The conflict of interest disclosure guidelines for the journal (Alcoholism: Clinical and Experimental Research) seem pretty clear. The guidelines require the disclosure of "any potential sources of conflict of interest," and they do not limit the disclosure to only a certain number of years. Here is the full disclosure requirement guideline:
"Conflict of Interest: This publication requires that all
authors disclose any potential sources of conflict of interest.
Any interest or relationship, financial or otherwise, that
might be perceived as influencing an author's objectivity
is considered a potential source of conflict of interest.

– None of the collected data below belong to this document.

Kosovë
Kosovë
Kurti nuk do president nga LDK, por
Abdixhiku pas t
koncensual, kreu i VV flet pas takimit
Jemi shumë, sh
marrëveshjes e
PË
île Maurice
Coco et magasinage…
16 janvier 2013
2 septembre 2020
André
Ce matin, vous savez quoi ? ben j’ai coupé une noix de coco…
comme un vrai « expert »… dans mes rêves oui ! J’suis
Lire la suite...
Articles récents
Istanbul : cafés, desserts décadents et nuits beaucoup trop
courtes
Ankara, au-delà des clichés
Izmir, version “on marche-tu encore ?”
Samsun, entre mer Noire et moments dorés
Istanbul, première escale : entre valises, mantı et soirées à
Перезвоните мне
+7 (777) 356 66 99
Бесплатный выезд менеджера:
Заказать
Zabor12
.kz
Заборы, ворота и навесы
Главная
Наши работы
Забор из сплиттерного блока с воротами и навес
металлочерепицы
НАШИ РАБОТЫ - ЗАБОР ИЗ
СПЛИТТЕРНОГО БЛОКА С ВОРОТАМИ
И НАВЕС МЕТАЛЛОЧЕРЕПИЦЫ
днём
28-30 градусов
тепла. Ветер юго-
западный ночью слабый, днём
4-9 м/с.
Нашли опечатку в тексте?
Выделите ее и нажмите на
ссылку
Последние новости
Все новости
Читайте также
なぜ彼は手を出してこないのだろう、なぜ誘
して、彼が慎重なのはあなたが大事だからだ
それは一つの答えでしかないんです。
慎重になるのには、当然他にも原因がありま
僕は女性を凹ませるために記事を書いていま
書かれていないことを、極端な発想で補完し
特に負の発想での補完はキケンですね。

These must be disclosed when directly relevant or
indirectly related to the work that the authors describe in
their manuscript. Potential sources of conflict of
interest include but are not limited to patent or stock
ownership, membership of a company board of directors, membership
of an advisory board or committee for a company, and consultancy
for or receipt of speaker's fees from a company. The
existence of a conflict of interest does not preclude
publication in this journal."
the authors have no conflict of interest to declare, they
must also state this at submission. It is the responsibility of the
corresponding author to review this policy with all authors and
to collectively list in the cover letter to the Editor, in
the manuscript (in the footnotes, or Conflict of Interest
or Acknowledgements section), and in the online submission
system ALL pertinent commercial and other relationships."
The rest of the story is that this commentary deceives readers by failing to disclose the fact that the author was the recipient of grant funding from an alcohol industry foundation and that he served on a board of that foundation. It also fails to disclose that the author is currently a consultant to the board. Surely, these conflicts are relevant to the ability of readers to properly evaluate the validity of the article's recommendations. I suspect that there are thousands of readers of this article who would be very surprised to find out "the rest of the story."